**Problem to work on**
Only the lines from the line containing "uporabljamo njegovih motorjev?!.." to the end of the records, both included, belong in the answer, copied exactly.

**Supplied records**
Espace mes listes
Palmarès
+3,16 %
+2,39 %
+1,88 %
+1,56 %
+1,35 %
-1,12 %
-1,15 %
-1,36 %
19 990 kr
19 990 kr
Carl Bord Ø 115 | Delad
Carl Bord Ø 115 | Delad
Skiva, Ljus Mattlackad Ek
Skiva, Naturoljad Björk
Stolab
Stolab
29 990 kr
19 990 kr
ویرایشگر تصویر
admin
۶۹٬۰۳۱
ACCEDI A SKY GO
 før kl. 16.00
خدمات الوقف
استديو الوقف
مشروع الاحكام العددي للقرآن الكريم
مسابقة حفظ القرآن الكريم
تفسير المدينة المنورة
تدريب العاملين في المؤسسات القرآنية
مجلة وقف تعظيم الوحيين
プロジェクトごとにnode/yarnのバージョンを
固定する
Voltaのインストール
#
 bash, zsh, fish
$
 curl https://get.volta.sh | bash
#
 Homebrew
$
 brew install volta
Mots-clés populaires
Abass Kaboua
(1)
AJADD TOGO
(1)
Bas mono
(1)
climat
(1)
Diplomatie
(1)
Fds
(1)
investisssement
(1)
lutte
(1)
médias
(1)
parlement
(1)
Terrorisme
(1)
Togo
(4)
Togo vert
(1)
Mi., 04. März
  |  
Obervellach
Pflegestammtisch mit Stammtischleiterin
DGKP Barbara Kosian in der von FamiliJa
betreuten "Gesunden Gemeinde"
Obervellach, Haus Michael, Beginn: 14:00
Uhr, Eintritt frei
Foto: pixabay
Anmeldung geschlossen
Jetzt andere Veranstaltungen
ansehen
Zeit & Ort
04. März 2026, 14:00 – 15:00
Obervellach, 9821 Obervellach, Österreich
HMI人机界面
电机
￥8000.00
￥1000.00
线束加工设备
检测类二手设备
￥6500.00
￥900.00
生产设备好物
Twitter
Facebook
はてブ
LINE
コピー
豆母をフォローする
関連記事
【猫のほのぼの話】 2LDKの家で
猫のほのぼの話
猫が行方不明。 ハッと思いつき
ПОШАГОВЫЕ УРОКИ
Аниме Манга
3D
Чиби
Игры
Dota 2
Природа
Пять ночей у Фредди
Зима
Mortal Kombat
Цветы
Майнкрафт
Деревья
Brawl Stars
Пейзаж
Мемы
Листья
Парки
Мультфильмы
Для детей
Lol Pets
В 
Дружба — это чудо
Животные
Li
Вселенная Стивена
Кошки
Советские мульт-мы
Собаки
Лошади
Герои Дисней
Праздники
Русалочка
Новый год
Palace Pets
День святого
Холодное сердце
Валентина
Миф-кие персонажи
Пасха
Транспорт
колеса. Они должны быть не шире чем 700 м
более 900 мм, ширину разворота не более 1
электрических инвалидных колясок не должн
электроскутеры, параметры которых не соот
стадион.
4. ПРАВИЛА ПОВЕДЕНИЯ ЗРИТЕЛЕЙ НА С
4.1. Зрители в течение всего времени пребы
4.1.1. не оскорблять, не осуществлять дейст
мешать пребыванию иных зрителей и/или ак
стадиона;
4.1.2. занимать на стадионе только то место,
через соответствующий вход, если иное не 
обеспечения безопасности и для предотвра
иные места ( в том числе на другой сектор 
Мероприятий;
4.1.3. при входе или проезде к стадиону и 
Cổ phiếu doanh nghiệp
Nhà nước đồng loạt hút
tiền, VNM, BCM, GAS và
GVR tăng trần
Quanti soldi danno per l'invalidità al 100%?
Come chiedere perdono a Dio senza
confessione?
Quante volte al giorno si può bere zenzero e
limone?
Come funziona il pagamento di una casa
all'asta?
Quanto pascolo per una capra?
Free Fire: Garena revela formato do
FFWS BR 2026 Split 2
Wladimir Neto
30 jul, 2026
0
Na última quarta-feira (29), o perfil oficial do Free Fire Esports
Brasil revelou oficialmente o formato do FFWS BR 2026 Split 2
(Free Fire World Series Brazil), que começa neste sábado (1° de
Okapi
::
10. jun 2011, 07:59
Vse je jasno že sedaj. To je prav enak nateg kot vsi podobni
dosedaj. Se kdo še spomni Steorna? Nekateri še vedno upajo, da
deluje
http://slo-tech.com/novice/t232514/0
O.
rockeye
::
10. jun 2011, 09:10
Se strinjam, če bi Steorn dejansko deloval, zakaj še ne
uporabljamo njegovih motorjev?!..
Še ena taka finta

**Answer area**
uporabljamo njegovih motorjev?!..
Še ena taka finta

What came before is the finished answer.